An extensive training period ostensibly prepares pilots for combat flying. But flying in and out of Vietnam’s hot LZs, where dust, heat and the enemy worked in concert to bring down the fragile aluminum birds, it took a good pilot with nerves of steel and a special sense of duty. Major Willard Bennett, commander of Charlie, or C, Company, 229th Aviation Battalion (Assault Helicopter), 1st Cavalry Division (Airmobile), was just such a pilot, with the ability to think and react adeptly in the most intense combat situations. On a November 1965 night, while flying over the hell that the Ia Drang Valley had become, Bennett put on an airmobile show that the grunts on the ground would never forget. No portion of the Army’s airmobile training taught guts–pilots like Bennett provided that.

‘I never worried about getting shot and killed–whether that was because I was young or we were so well-trained I couldn’t say,’ Bennett recalled. ‘Getting shot in combat was just not something I really worried about. Flying in and out of hot LZs just came with the job.’ What Charlie Company’s commander worried about instead were the underpowered and occasionally unreliable engines of the Bell UH-1D Hueys and the equatorial heat that could sap the strength of American flying machines.

‘The Huey I flew on my first tour couldn’t carry a very big payload,’ Bennett said. ‘Generally with a crew of four, we could only lift five or six guys. You had to get a running start most of the time to get airborne, and so they required a larger landing zone.

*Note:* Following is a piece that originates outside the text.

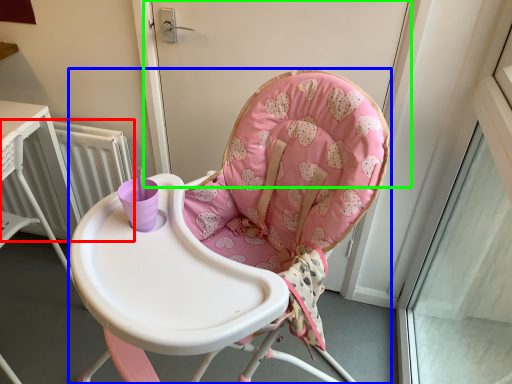 Question: Based on their relative distances, which object is nearer to radiator (highlighted by a red box)? Choose from chair (highlighted by a blue box) and screen door (highlighted by a green box).

Choices:
 (A) chair
 (B) screen door

Answer: (B) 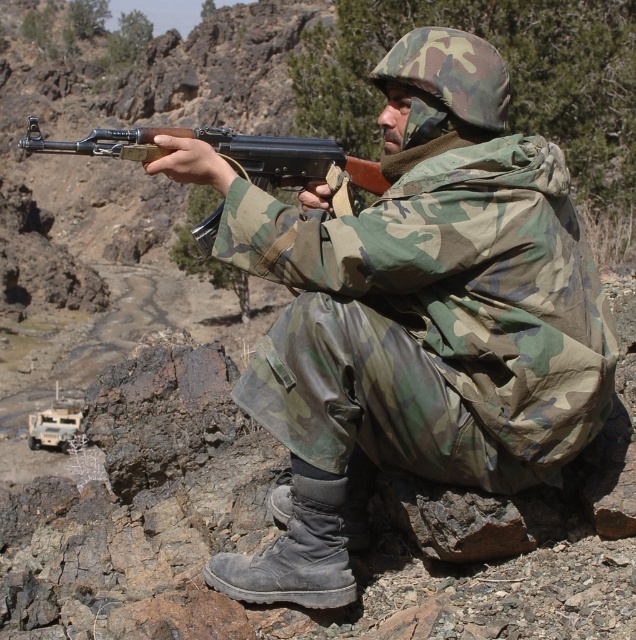 Question: Among these points, which one is nearest to the camera?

By my second tour all that had changed–the engines were much more powerful and much more reliable.’

Bennett’s Charlie Company was normally attached to the 2nd Battalion of the 7th Cavalry, ferrying the infantry to and from combat zones, supplying water and rations and, when it became too hot for the medevacs, ducking in for the wounded. Months before the Ia Drang campaign, Bennett was awarded the Distinguished Flying Cross for making an emergency night flight to an American forward artillery base on the mountain of Dak To, where a shell had cooked off and exploded in the barrel of a howitzer, critically wounding 17 men. When medevacs were turned back by dense fog that night, Bennett not only led his flight but also refused to turn back as long as U.S. troops remained in the field crying for help. Improvising in the air, Bennett called for troops on the ground to shoot flares from LZs along the way. Using this ingenious method, he navigated his way safely through the mountainous terrain to evacuate the wounded.

Many historians claim that the 230 American lives lost during the fighting at LZs Albany and X-ray versus the loss of more than 1,000 NVA soldiers by body count and 1,000 more estimated killed was a decided victory. Other scholars, however, claim the lessons taught were largely ignored and America was lured deeper into a war it could not win. If the fighting and its results proved to be a historical and military paradox, so did the enigmatic, 34-year-old major commanding Charlie Company.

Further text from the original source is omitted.